* Exercise instructions *
Collect all lines below with the string "Economist".

Material shown START

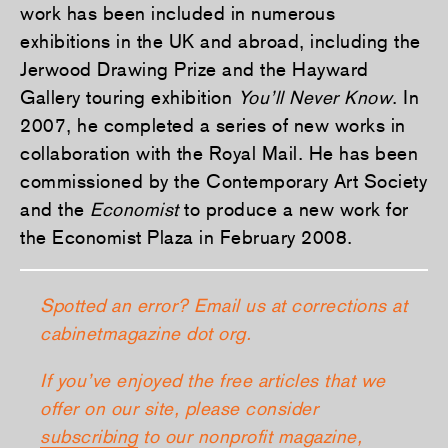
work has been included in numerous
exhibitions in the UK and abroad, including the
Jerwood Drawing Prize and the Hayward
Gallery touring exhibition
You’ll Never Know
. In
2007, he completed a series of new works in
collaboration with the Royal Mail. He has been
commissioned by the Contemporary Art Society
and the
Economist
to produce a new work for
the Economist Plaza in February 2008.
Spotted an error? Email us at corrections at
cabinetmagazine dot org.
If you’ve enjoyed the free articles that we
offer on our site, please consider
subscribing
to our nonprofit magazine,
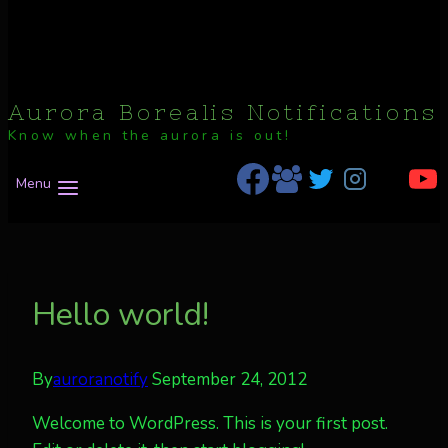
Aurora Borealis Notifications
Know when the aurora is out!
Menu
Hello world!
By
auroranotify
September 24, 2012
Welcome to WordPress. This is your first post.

Material shown END

* Written solution *
Economist
the Economist Plaza in February 2008.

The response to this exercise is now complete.